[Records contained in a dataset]
━━━━━━━━

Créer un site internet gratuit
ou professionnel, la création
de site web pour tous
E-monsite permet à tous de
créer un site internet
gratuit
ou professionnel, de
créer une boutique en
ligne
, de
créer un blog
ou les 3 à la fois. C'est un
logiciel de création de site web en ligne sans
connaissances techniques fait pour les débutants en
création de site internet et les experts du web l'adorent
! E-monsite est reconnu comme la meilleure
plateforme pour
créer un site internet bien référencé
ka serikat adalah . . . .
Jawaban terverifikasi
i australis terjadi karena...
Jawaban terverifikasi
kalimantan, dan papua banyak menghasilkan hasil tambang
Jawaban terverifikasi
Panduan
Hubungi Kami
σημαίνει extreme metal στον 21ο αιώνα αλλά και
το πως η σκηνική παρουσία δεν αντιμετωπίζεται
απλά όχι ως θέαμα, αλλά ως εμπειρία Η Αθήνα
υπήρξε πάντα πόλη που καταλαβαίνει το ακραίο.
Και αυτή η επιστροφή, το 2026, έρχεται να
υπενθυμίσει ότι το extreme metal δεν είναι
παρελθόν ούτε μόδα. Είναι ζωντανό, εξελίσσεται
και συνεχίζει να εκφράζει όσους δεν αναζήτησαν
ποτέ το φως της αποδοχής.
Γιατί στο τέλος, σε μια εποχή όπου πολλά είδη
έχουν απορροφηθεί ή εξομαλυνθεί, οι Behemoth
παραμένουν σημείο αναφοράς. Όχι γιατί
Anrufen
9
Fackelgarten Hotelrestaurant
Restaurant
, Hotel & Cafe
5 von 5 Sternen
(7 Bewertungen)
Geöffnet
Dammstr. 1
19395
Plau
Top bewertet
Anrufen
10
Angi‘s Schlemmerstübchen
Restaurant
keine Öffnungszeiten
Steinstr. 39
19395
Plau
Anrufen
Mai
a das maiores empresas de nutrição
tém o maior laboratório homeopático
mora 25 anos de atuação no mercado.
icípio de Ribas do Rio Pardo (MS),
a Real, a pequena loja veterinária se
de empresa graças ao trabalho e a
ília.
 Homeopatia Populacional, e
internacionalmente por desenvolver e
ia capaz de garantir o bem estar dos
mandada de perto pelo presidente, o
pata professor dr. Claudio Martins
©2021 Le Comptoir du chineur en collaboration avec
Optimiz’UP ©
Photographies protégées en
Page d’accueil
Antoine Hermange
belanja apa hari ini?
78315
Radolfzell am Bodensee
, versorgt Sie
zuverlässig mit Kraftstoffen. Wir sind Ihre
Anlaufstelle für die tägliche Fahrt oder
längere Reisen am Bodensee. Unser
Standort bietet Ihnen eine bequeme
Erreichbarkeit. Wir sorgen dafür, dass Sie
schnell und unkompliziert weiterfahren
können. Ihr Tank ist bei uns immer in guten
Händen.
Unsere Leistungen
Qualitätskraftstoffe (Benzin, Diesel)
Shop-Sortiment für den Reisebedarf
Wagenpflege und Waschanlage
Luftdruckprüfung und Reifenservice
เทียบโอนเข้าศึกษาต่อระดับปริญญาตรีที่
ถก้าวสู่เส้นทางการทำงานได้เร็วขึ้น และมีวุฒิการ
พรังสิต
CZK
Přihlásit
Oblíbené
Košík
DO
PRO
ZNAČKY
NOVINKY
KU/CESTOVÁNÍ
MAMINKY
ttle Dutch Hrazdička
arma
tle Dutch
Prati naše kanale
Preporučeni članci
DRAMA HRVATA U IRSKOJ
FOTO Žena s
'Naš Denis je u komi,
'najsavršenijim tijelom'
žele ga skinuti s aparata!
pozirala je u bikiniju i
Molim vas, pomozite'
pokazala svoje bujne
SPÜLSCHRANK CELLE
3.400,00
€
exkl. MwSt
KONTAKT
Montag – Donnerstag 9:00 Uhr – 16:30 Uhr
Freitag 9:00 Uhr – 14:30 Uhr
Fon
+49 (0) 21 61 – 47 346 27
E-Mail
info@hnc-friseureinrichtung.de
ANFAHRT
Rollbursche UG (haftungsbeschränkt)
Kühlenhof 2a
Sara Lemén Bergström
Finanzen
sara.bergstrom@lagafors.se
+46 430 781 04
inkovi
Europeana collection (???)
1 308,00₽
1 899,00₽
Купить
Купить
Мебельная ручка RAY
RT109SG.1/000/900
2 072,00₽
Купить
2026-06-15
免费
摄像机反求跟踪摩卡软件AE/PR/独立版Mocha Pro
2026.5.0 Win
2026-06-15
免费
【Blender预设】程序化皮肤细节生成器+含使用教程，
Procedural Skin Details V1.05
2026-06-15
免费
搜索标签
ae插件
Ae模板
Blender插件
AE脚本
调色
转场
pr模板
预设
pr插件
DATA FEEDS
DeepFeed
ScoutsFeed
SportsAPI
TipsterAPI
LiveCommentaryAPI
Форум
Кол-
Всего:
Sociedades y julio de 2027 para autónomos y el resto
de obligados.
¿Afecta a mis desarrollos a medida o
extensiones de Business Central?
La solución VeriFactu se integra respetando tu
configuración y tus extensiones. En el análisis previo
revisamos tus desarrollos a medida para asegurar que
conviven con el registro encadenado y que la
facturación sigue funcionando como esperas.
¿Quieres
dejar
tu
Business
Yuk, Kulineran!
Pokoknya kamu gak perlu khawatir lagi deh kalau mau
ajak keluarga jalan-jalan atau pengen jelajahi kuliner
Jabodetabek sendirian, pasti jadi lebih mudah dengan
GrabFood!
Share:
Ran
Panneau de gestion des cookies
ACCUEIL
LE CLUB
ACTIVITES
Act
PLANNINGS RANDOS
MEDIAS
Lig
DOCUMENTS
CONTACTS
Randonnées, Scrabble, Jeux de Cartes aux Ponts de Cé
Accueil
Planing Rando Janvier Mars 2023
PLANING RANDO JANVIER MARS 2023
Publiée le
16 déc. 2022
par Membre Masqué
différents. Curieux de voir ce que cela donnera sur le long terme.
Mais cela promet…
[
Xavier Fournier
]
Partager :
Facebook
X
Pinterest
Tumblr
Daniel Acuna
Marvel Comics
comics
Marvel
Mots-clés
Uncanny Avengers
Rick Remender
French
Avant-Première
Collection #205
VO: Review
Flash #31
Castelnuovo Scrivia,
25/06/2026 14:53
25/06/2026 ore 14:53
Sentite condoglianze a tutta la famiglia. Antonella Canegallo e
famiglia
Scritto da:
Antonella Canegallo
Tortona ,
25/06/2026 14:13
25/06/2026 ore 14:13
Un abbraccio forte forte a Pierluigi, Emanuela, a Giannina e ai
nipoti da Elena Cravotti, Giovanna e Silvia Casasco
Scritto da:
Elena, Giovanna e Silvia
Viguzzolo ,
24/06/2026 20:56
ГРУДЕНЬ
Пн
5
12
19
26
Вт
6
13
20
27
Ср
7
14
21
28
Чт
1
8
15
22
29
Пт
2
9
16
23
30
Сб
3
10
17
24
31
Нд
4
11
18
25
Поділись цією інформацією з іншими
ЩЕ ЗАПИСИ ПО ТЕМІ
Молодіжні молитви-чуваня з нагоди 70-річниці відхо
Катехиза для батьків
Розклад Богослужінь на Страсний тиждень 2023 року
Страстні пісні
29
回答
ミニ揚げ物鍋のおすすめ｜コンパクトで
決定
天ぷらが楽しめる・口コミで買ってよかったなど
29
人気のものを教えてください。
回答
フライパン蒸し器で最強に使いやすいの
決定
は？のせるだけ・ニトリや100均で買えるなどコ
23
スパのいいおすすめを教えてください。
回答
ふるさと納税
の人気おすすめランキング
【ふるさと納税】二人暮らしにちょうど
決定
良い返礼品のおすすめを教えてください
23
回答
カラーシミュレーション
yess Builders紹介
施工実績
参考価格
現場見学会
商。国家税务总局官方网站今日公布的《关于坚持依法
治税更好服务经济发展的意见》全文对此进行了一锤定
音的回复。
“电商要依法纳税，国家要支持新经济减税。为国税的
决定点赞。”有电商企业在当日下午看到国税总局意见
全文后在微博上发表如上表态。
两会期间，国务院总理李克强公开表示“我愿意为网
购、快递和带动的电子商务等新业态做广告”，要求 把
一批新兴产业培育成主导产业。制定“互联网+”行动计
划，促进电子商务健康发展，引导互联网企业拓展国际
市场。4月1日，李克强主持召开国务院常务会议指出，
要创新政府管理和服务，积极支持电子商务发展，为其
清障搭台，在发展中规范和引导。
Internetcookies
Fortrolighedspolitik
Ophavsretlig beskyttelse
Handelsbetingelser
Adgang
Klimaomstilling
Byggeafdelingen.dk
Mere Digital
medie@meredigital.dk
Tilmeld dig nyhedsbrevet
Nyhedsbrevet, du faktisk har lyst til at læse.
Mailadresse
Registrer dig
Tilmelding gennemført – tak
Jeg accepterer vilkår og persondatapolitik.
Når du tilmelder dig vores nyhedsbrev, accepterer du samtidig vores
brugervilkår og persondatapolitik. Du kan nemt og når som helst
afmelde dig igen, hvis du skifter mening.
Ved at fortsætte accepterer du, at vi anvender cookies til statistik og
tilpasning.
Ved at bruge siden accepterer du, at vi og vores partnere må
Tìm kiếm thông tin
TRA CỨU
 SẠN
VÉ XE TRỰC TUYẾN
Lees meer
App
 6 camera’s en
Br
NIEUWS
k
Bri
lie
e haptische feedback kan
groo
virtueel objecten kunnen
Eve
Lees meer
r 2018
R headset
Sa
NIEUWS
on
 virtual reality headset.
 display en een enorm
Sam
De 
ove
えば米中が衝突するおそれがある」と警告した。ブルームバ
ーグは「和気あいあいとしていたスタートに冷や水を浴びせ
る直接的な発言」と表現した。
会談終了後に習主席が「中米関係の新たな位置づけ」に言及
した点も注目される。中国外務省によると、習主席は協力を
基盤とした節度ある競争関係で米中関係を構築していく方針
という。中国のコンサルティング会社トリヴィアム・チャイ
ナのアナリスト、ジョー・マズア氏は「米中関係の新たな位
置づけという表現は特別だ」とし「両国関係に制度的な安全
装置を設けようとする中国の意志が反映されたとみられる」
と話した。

━━━━━━━━

*What needs to be done:* After locating the line with "E-monsite permet à tous de" above, return that line and every later line through the one with "απλά όχι ως θέαμα, αλλά ως εμπειρία Η Αθήνα", word for word and with nothing else.

*Your response:*
E-monsite permet à tous de
créer un site internet
gratuit
ou professionnel, de
créer une boutique en
ligne
, de
créer un blog
ou les 3 à la fois. C'est un
logiciel de création de site web en ligne sans
connaissances techniques fait pour les débutants en
création de site internet et les experts du web l'adorent
! E-monsite est reconnu comme la meilleure
plateforme pour
créer un site internet bien référencé
ka serikat adalah . . . .
Jawaban terverifikasi
i australis terjadi karena...
Jawaban terverifikasi
kalimantan, dan papua banyak menghasilkan hasil tambang
Jawaban terverifikasi
Panduan
Hubungi Kami
σημαίνει extreme metal στον 21ο αιώνα αλλά και
το πως η σκηνική παρουσία δεν αντιμετωπίζεται
απλά όχι ως θέαμα, αλλά ως εμπειρία Η Αθήνα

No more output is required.